MySQL Query Rewrite Plugin: Optimize and Fix SQL Queries Without Touching Your Application Code

MySQL tutorial - IT technology blog
MySQL tutorial - IT technology blog

A Scenario Every DBA Has Faced

Picture this: 2 AM, an alert fires — production database is crawling, CPU at 100%, hundreds of requests timing out. You open the slow query log and the culprit jumps right out — a SELECT running a full table scan on a 50-million-row table, no index, being called 500 times per second from the application.

The dev team is asleep. The codebase is frozen ahead of tomorrow morning’s release. The CI/CD pipeline takes 30 minutes to deploy. You don’t have 30 minutes — you need a fix right now.

MySQL Query Rewrite Plugin was built for exactly these moments. I’ve used it to handle situations like this many times without touching a single line of application code.

What the Query Rewrite Plugin Is and How It Works

The Query Rewrite Plugin ships with MySQL 5.7+ (requires manual installation) and MySQL 8.0+. It hooks in at the parser layer — before a query is executed, the plugin checks whether it matches any rule defined in the query_rewrite.rewrite_rules table. If it matches, the query is replaced with the rewritten version.

There are two types of rewrites:

  • Pre-parse rewrite (the Rewriter plugin): Operates after parsing, uses pattern matching with ? as a wildcard for literal values.
  • Post-parse rewrite: Less common, operates on the AST after parsing.

In practice, the Rewriter plugin (pre-parse) is what you’ll reach for in the vast majority of cases.

Limitations to Know Up Front

  • Only rewrites SELECT, INSERT, UPDATE, DELETE — DDL statements are not rewritten.
  • Pattern matching is based on query structure, not raw strings.
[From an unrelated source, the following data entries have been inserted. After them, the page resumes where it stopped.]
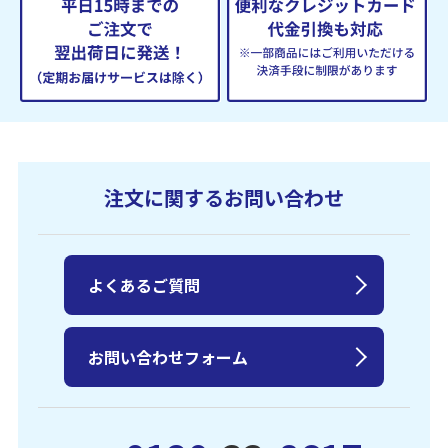
注文に関するお問い合わせ
よくあるご質問
お問い合わせフォーム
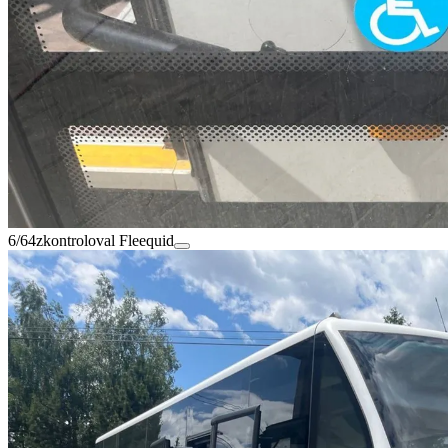
6/64
zkontroloval Fleequid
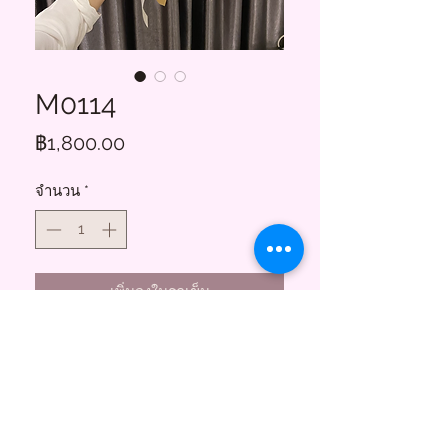
M0114
ราคา
฿1,800.00
จำนวน
*
เพิ่มลงในรถเข็น
Floral Charms
855 ซอยสาธุประดิษฐ์ 58
บางโพงพาง ยานนาวา กทม. 10120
Two queries with the same intent but written differently require two separate rules.
  • Does not apply to prepared statements over the binary protocol — only works with the text protocol.
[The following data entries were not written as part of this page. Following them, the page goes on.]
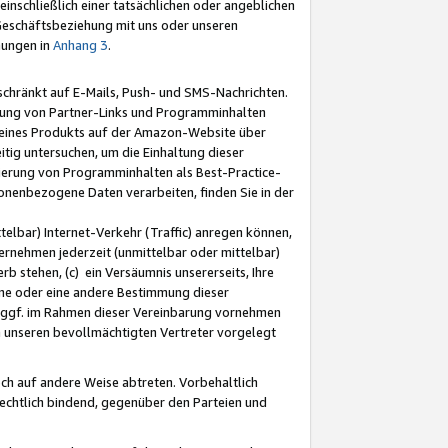
nschließlich einer tatsächlichen oder angeblichen
Geschäftsbeziehung mit uns oder unseren
mungen in
Anhang 3
.
schränkt auf E-Mails, Push- und SMS-Nachrichten.
ellung von Partner-Links und Programminhalten
 eines Produkts auf der Amazon-Website über
tig untersuchen, um die Einhaltung dieser
ntierung von Programminhalten als Best-Practice-
sonenbezogene Daten verarbeiten, finden Sie in der
telbar) Internet-Verkehr (Traffic) anregen können,
rnehmen jederzeit (unmittelbar oder mittelbar)
b stehen, (c) ein Versäumnis unsererseits, Ihre
fene oder eine andere Bestimmung dieser
r ggf. im Rahmen dieser Vereinbarung vornehmen
ch unseren bevollmächtigten Vertreter vorgelegt
ch auf andere Weise abtreten. Vorbehaltlich
rechtlich bindend, gegenüber den Parteien und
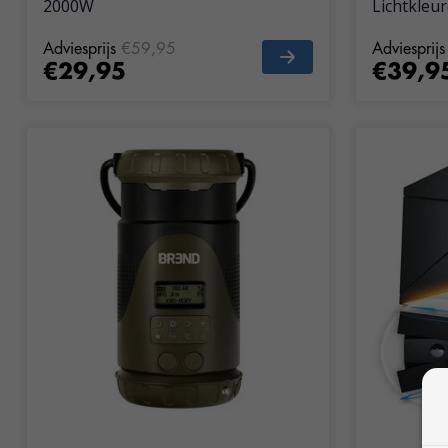
2000W
Lichtkleu
Adviesprijs
€59,95
Adviesprijs
€29,95
€39,9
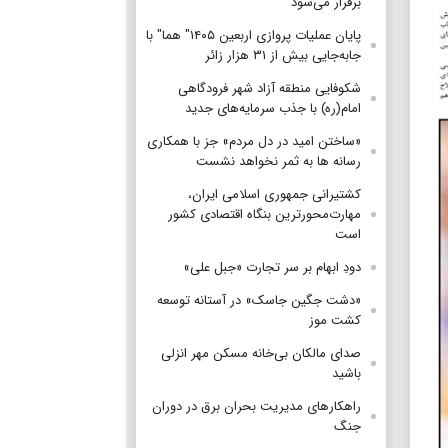
برقرار می‌شود
پایان عملیات پروازی اربعین ۱۴۰۵" هما" با
جابه‌جایی بیش از ۳۱ هزار زائر
شکوفایی منطقه آزاد شهر فرودگاهی
امام(ره) با جذب سرمایه‌های جدید
«ساختن امید در دل مردم» جز با همکاری
رسانه ها به ثمر نخواهد نشست
کشتیرانی جمهوری اسلامی ایران،
مهارت‌محورترین بنگاه اقتصادی کشور
است
دودِ ابهام بر سر تجارت «جبل علی»
«دشت جگین جاسک» در آستانه توسعه
کشت موز
صدای مالکان بی‌خانه مسکن مهر انزلی
باشید
راهکارهای مدیریت بحران برق در دوران
جنگ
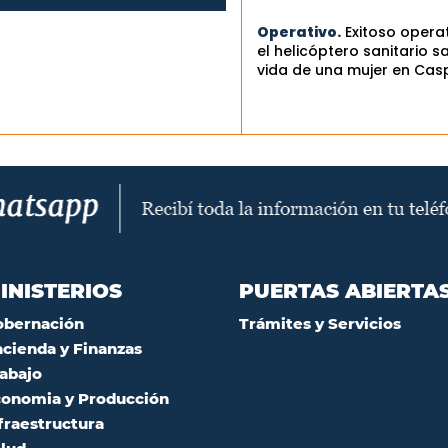
Operativo.
Exitoso opera
el helicóptero sanitario sa
vida de una mujer en Cas
INISTERIOS
PUERTAS ABIERTA
obernación
Trámites y Servicios
cienda y Finanzas
abajo
onomia y Producción
fraestructura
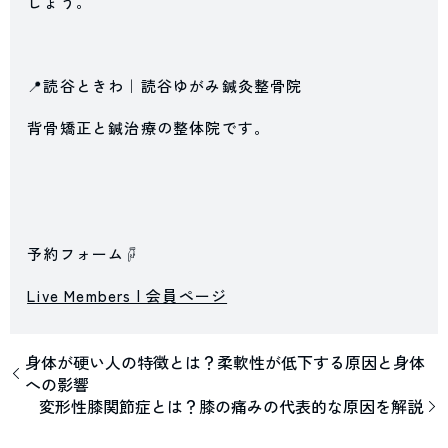
しょう。
📍読谷ときわ｜読谷ゆがみ鍼灸整骨院
背骨矯正と鍼治療の整体院です。
予約フォーム☟
Live Members | 会員ページ
身体が硬い人の特徴とは？柔軟性が低下する原因と身体
への影響
変形性膝関節症とは？膝の痛みの代表的な原因を解説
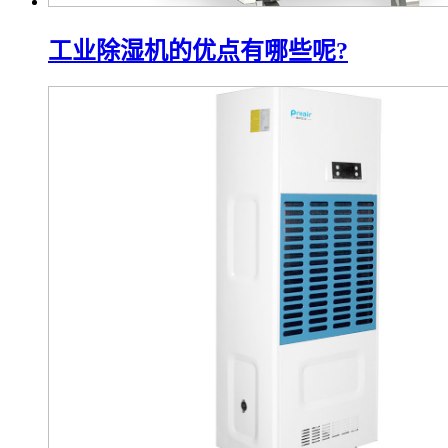
工业除湿机的优点有哪些呢?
Installing and Enabling the Plugin

On MySQL 8.0, the installation script is already bundled:

# Run the installation script included with MySQL
mysql -u root -p < /usr/share/mysql/install_rewriter.sql

# Verify the plugin is active
mysql -u root -p -e "SHOW PLUGINS\G" | grep -i rewriter

If successful, the output will look like this:

Name: Rewriter
Status: ACTIVE
Type: AUDIT
Library: rewriter.so

The plugin creates a query_rewrite database with a rewrite_rules table — where you define all your rules:

DESCRIBE query_rewrite.rewrite_rules;
+------------------+--------------+------+-----+---------+----------------+
| Field            | Type         | Null | Key | Default | Extra          |
+------------------+--------------+------+-----+---------+----------------+
| id               | int          | NO   | PRI | NULL    | auto_increment |
| pattern          | longtext     | NO   |     | NULL    |                |
| pattern_database | varchar(64)  | YES  |     | NULL    |                |
| replacement      | longtext     | NO   |     | NULL    |                |
| enabled          | enum('YES',  | NO   |     | YES     |                |
| message          | varchar(128) | YES  |     | NULL    |                |
| pattern_digest   | varchar(64)  | YES  |     | NULL    |                |
| normalized_patte | varchar(100) | YES  |     | NULL    |                |
+------------------+--------------+------+-----+---------+----------------+

Hands-On: Real-World Use Cases

Use Case 1: Automatically Add LIMIT to Unbounded Queries

A classic mistake. A developer forgets LIMIT, and production pulls the entire table — I once saw a query like this return 2.3 million rows to the frontend in a single request:

INSERT INTO query_rewrite.rewrite_rules (pattern, replacement) VALUES (
  'SELECT * FROM orders WHERE status = ?',
  'SELECT * FROM orders WHERE status = ? LIMIT 1000'
);

-- After every INSERT/UPDATE to a rule, flush to apply it:
CALL query_rewrite.flush_rewrite_rules();

From this point on, any query matching SELECT * FROM orders WHERE status = 'pending' will automatically have LIMIT 1000 appended. The application is none the wiser.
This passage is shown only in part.